For the purists, Arcade mode sticks to its 2D roots and includes all the game types from previous entries except for Sequence. But the game's centrepiece, Adventure mode, offers 3D levels set upon a variety of shapes. You'll be whizzing across spheres, cubes and other geometric shapes trying to survive against the never-ending onslaught of foes in a variety of game types. Each of the mode's 50 levels has its own leaderboard, too, so even if you obtain the desired three stars, you can still try to climb further up the ranks. Every enemy tries to kill you in its own way, and learning how to deal with each is the key to a good score.
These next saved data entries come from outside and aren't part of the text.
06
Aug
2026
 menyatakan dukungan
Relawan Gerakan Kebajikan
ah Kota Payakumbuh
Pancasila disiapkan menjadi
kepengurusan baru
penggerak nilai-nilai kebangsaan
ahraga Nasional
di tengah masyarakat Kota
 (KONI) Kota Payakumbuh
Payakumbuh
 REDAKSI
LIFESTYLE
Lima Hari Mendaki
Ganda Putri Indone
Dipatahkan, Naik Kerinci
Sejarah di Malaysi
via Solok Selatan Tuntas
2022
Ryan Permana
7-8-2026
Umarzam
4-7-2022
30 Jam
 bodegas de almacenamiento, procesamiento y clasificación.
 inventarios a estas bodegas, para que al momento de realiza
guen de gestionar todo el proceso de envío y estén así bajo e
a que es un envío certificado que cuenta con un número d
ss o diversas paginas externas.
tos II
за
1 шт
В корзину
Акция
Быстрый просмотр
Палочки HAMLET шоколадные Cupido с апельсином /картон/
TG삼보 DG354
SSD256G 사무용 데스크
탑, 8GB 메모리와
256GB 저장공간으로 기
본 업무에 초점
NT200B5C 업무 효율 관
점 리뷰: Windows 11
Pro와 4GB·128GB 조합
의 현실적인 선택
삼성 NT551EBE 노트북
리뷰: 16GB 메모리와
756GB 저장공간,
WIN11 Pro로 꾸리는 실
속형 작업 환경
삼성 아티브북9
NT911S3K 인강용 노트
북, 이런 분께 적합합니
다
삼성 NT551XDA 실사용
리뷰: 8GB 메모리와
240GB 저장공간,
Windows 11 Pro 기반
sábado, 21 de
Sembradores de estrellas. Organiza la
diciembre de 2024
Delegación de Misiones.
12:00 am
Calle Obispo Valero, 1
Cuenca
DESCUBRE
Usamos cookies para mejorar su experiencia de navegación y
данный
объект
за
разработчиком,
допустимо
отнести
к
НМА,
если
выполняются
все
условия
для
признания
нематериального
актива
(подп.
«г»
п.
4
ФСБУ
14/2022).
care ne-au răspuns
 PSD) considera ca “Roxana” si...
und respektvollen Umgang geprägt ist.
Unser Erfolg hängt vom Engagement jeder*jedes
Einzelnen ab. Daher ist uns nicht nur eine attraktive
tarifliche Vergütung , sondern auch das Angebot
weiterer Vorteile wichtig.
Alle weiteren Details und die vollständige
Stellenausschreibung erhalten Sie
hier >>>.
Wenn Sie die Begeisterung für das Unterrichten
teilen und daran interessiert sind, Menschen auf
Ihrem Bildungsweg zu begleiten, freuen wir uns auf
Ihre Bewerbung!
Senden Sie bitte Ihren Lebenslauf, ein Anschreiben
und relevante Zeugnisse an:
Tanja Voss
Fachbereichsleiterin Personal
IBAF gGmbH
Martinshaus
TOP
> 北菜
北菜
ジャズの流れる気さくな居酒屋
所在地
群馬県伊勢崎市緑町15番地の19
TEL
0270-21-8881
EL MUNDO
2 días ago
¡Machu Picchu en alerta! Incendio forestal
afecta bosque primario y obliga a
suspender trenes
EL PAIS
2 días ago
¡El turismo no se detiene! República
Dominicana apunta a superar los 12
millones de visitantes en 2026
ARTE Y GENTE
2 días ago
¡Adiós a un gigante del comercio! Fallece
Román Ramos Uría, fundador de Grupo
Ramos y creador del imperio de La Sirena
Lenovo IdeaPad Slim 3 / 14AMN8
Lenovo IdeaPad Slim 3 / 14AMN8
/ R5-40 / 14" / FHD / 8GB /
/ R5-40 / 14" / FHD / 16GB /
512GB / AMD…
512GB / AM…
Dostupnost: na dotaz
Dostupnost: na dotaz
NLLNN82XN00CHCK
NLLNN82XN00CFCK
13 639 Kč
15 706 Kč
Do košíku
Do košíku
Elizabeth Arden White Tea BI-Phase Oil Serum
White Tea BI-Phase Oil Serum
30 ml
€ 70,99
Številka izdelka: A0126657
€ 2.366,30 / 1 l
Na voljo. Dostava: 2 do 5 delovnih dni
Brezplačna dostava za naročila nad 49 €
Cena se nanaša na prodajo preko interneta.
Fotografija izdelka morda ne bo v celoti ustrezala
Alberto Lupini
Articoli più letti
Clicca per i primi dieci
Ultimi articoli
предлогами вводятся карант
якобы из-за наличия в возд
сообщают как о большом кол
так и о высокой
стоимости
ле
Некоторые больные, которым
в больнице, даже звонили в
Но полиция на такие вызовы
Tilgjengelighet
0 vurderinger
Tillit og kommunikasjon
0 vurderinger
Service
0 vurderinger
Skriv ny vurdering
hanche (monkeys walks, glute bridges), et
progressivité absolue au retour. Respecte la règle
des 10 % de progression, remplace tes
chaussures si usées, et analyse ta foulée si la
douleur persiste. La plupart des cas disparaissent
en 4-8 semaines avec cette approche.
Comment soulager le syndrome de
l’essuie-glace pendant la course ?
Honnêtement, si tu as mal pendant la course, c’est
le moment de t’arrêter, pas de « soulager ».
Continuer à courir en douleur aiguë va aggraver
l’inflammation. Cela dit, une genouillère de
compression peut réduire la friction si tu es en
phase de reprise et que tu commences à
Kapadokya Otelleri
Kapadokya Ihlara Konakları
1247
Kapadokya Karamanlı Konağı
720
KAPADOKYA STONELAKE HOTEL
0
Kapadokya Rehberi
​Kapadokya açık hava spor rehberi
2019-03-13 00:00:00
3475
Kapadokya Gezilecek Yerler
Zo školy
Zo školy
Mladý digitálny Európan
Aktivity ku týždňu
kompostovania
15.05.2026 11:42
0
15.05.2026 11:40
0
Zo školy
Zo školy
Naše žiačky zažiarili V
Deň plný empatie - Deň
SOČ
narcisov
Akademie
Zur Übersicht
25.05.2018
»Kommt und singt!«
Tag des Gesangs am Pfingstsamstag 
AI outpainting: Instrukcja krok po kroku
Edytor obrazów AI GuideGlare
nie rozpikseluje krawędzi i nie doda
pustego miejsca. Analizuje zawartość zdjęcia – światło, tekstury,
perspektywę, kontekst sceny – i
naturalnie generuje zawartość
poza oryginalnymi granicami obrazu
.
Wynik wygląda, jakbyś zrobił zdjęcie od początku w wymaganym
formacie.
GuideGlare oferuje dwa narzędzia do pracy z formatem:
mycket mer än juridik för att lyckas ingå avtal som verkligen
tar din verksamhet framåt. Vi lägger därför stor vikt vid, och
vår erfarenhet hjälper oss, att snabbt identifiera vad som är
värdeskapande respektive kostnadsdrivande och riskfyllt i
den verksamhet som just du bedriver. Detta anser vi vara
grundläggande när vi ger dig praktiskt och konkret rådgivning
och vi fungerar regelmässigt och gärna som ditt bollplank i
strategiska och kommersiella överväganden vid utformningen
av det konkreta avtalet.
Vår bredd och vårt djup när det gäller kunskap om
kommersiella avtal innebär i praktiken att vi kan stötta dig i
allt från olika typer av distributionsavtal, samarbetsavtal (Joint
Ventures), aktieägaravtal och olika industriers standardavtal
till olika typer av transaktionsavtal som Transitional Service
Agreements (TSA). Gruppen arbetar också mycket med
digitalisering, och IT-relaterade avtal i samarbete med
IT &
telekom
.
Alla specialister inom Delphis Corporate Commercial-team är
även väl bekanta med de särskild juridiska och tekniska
Where Adventure mode excels is how it improves user skill without forcing practice. Previous Wars required players to get better through repetition on the same level. Adventure mode has a great amount of variety in both its stage design and game types, but the core gameplay remains the same, so you're able to translate those principles across the whole experience. I grew to loathe Geometry Wars 2 because I didn't become a world-beater in my first three games. 3's Adventure mode distracts me from the need to practice. Instead I'm busy worrying about other factors: what Drones and Supers are best for this level? When should I use the smart bombs? How the hell did my friend achieve THAT score?

Drones and Supers, another new addition to Adventure, are boosters to help you against the hoard. Drones are floating companions while Supers are limited-use items similar to the board-wiping smart bombs. You can upgrade your preferred options by spending the little green geom multipliers collected in each stage. Knowing which combinations work best for each level is key to obtaining three stars. The Collect drone, which mops up geoms for you, works better in condensed maps with a time limit, while Attack, an additional gun, is better in larger stages against waves of enemies. These added layers of depth are great new features that give you even more excuses to try every arena at least once more.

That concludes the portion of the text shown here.